Now it is June of 2003. My hips were bothering me and I thought it was due to arthritis. When I was born, the hips didn't form correctly around the ball and I was in a body brace for the first year of my life. Over the years they would occasionally give me some pain. So I figured I should have it checked out.

I made an appointment to see an Orthopedic Doctor just to see if there was anything he could suggest for the pain. He took X-Rays and said that my hips are fine but there is another problem. He saw a large tumor on my vertebrae and sent me to see a Neurologist. Of course my wonderful husband accompanied me to the visit, holding my hand. The great news was it wasn't a cancerous tumor, they were pretty certain. But the bad news was the location of it and the difficulty of removing it.

July 21, 2003, once again I am going in for surgery. Ben is now 7 and Christina is almost 15. Chris and my sisters are with us at the hospital. Chris holds me and we try to keep the mood light and hold back any tears or fears. There is a possibility that I may not walk after this surgery. This time I will be in the hospital for several days. Chris will be taking time off work and taking care of the kids and house. We are still paying off bills from prior surgeries which were in the thousands.

The surgery was a success. I woke up and had feeling in my legs. The tumor was a schwanoma and about the size of a lemon. To begin with I used a wheel chair when I went out and Chris would push me. Then I progressed to a walker. Chris put in a special ramp for me and moved furniture to help me get around better. Eventually I progressed to a cane. He went to all Doctor Appointments with me and was still making his hour drive to and from work. Picking up groceries and kids, cooking and cleaning. Never complaining once. I lost sensory nerves in the lower half of my body which, at this point, doesn't look like I will ever get the feeling back. But the pain is gone and I am doing well.

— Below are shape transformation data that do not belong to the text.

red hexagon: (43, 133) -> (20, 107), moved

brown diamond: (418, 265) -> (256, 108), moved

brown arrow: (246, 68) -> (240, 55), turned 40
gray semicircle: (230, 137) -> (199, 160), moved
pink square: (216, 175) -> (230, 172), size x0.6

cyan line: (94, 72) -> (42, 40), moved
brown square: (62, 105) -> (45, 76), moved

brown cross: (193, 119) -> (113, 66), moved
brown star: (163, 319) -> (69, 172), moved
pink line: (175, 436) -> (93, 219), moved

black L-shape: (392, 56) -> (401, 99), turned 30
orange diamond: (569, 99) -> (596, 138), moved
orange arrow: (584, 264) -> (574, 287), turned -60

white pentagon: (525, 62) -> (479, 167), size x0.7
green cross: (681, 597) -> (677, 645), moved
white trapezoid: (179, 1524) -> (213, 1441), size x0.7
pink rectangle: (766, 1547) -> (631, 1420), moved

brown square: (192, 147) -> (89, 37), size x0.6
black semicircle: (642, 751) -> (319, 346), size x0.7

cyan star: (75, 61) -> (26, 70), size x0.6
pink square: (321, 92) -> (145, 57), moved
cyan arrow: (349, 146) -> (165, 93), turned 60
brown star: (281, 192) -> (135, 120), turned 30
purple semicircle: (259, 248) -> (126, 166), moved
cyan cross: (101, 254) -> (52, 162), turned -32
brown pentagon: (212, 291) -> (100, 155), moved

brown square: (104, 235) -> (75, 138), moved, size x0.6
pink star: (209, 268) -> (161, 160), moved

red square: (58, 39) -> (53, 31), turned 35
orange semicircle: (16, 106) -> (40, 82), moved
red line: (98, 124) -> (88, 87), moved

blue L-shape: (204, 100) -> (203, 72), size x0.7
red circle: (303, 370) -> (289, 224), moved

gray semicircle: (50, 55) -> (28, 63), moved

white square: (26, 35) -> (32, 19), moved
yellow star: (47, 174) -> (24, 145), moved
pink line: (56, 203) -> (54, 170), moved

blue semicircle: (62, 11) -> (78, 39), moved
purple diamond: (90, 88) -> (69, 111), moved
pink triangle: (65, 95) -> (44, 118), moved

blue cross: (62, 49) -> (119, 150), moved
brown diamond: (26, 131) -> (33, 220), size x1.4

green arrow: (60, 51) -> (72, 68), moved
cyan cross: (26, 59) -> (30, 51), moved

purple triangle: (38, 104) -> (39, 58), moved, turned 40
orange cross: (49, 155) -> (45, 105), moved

August 13, 2004, was our 10 year wedding anniversary. Even though we had huge medical bills hanging over us I wanted to take a vacation and celebrate. My sister had a time share in Mexico and so we planned to take the kids and go to Mexico for a week. The week prior to our departure date Chris' boss informed him he could not have the full week off because he decided to take some time off and he would need to cover for him. We had already purchased the cheapest airline tickets for the four of us and they were unchangeable. The only thing we could do is to go and then on the 3rd day Chris would have to return home alone and pay the extra charges for changing his ticket. I stayed in Mexico with the kids and made the best of it. On our anniversary we talked on the phone a couple of times but it is very expensive to call out so we had to keep the calls short. We may have been apart, but we were together in our hearts.

With all we have been through, our love has never wavered. Chris is a hard working husband and father. Always putting his family before himself. Doing without for himself to make sure that everyone else has what they need. When he walks in the door the first thing he does every night is give me a kiss and hug. Every night. Then he plays with our son. He may be tired from a long commute but he always has time to run my daughter somewhere or stop off at the grocery store on his way home or play some ball with Ben.

I try to lighten his load as much as I can. I feel so lucky to have such a wonderful husband and father in my life. God has truly blessed me. So maybe this trip to Hawaii will give us the honeymoon we never got to spend together.